Material provided
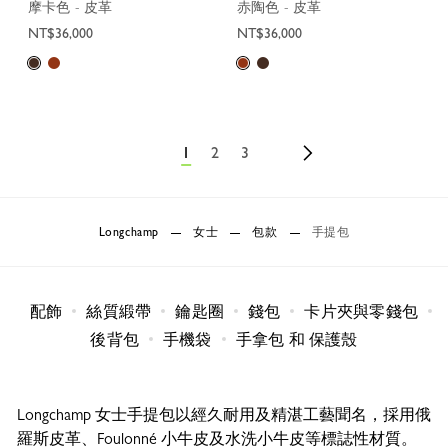
摩卡色 - 皮革
赤陶色 - 皮革
NT$36,000
NT$36,000
1
2
3
Longchamp
女士
包款
手提包
配飾
絲質緞帶
鑰匙圈
錢包
卡片夾與零錢包
後背包
手機袋
手拿包 和 保護殼
Longchamp 女士手提包以經久耐用及精湛工藝聞名，採用俄
羅斯皮革、Foulonné 小牛皮及水洗小牛皮等標誌性材質。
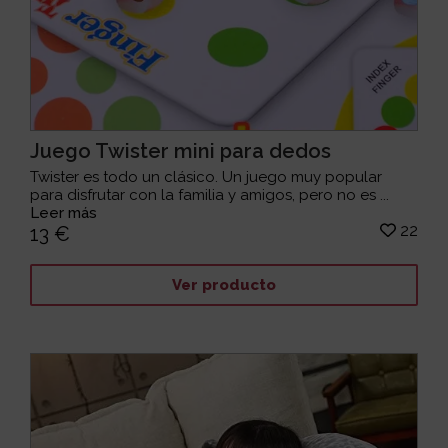
Juego Twister mini para dedos
Twister es todo un clásico. Un juego muy popular
para disfrutar con la familia y amigos, pero no es ...
Leer más
22
13 €
Ver producto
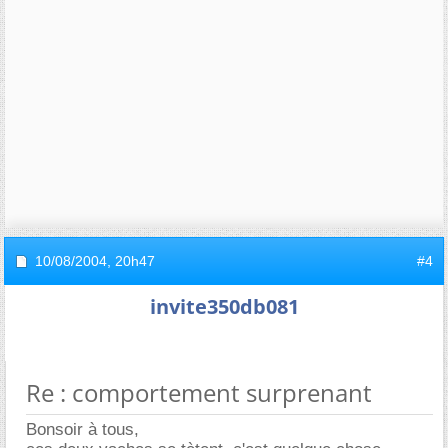
10/08/2004,
20h47
#4
invite350db081
Re : comportement surprenant
Bonsoir à tous,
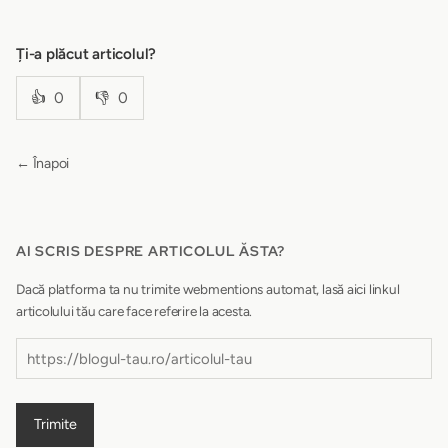
Ți-a plăcut articolul?
👍
0
👎
0
← Înapoi
AI SCRIS DESPRE ARTICOLUL ĂSTA?
Dacă platforma ta nu trimite webmentions automat, lasă aici linkul
articolului tău care face referire la acesta.
Trimite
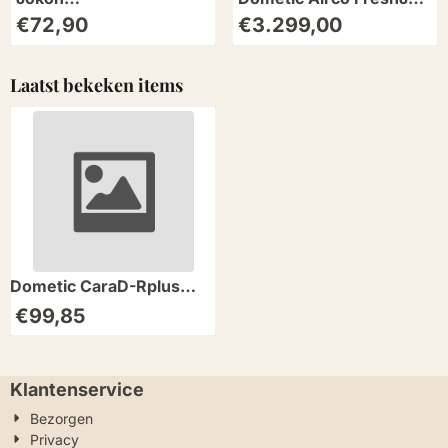
Knipper/Achteruitrijlicht
FJZ7 3500 Wit
Prijs: 72,90
Prijs: 3 299,00
€72,90
€3.299,00
BLS 725 LED Rond
Laatst bekeken items
Dometic CaraD-Rplus
Deurslot Buiten RAL7035
€
99,85
Oberho
Klantenservice
Bezorgen
Privacy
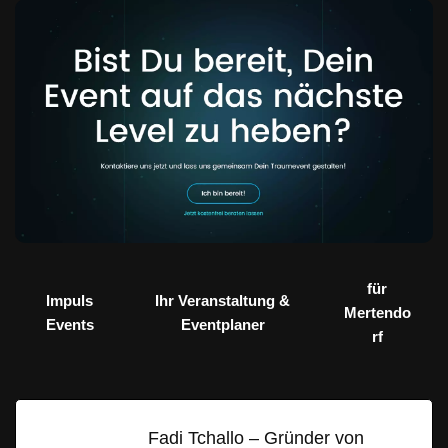
für
Impuls
Ihr Veranstaltung &
Mertendo
Events
Eventplaner
rf
Fadi Tchallo – Gründer von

The task
Your answer must be the lines from the one containing "Klantenservice" through the last line of the records, printed exactly with no pictures; please include both ends.

Task answer
Klantenservice
Bezorgen
Privacy
für
Impuls
Ihr Veranstaltung &
Mertendo
Events
Eventplaner
rf
Fadi Tchallo – Gründer von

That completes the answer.